Yaptıkları ve Yapamadıkları ile TİP-Ali Baran Gökçer

Yaptıkları ve Yapamadıkları ile TİP-Ali Baran Gökçer

Türkiye’de işçi sınıfını arkasına almış bir partinin bulunmaması güncelliğini koruyan bir sorun olarak karşımıza çıkıyor. Diğer taraftan ise AKP’nin seçime favori olarak girdiği bir baskın seçimle karşı karşıyayız. Üstüne üstlük bu seçimlerde hiçbir sosyalist parti yer almayacak. Bu açılardan dergimizin yeni sayısında Türkiye İşçi Partisi’ni (TİP) incelemenin kıymetli olacağını düşündük çünkü TİP belki de ilk defa Türkiye’de işçi sınıfı ve emekçi halk içerisinde büyük bir güç yakalamış ve bir noktaya kadar sınıfı örgütlemeyi başarmıştır. Başka bir deyişle ilk defa Türkiye’de bir oluşum ”kitlesel bir emekçiler partisi” olmayı başarmıştır.
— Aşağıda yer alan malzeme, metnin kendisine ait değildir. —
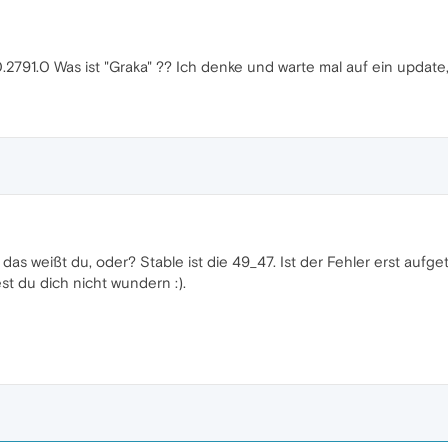
.2791.0 Was ist "Graka" ?? Ich denke und warte mal auf ein update
 das weißt du, oder? Stable ist die 49_47. Ist der Fehler erst au
t du dich nicht wundern :).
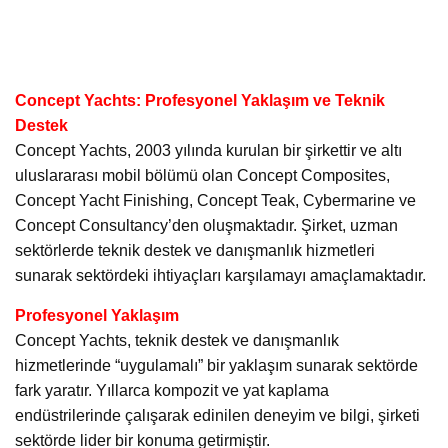
Concept Yachts: Profesyonel Yaklaşım ve Teknik
Destek
Concept Yachts, 2003 yılında kurulan bir şirkettir ve altı
uluslararası mobil bölümü olan Concept Composites,
Concept Yacht Finishing, Concept Teak, Cybermarine ve
Concept Consultancy’den oluşmaktadır. Şirket, uzman
sektörlerde teknik destek ve danışmanlık hizmetleri
sunarak sektördeki ihtiyaçları karşılamayı amaçlamaktadır.
Profesyonel Yaklaşım
Concept Yachts, teknik destek ve danışmanlık
hizmetlerinde “uygulamalı” bir yaklaşım sunarak sektörde
fark yaratır. Yıllarca kompozit ve yat kaplama
endüstrilerinde çalışarak edinilen deneyim ve bilgi, şirketi
sektörde lider bir konuma getirmiştir.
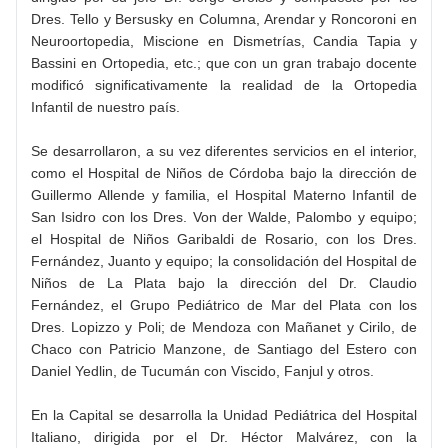
Dres. Tello y Bersusky en Columna, Arendar y Roncoroni en
Neuroortopedia, Miscione en Dismetrías, Candia Tapia y
Bassini en Ortopedia, etc.; que con un gran trabajo docente
modificó significativamente la realidad de la Ortopedia
Infantil de nuestro país.
Se desarrollaron, a su vez diferentes servicios en el interior,
como el Hospital de Niños de Córdoba bajo la dirección de
Guillermo Allende y familia, el Hospital Materno Infantil de
San Isidro con los Dres. Von der Walde, Palombo y equipo;
el Hospital de Niños Garibaldi de Rosario, con los Dres.
Fernández, Juanto y equipo; la consolidación del Hospital de
Niños de La Plata bajo la dirección del Dr. Claudio
Fernández, el Grupo Pediátrico de Mar del Plata con los
Dres. Lopizzo y Poli; de Mendoza con Mañanet y Cirilo, de
Chaco con Patricio Manzone, de Santiago del Estero con
Daniel Yedlin, de Tucumán con Viscido, Fanjul y otros.
En la Capital se desarrolla la Unidad Pediátrica del Hospital
Italiano, dirigida por el Dr. Héctor Malvárez, con la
Diğer taraftan ise 1965 seçimlerinde büyük bir başarı sağlayarak meclise 15 sosyalist vekil sokmuştur. Bu yazıda özetle TİP’in nasıl bir ortamda filizlendiği, ne ölçekte başarı sağladığı ve nerede yaptığı hatalardan ötürü kaybettiği incelenecektir.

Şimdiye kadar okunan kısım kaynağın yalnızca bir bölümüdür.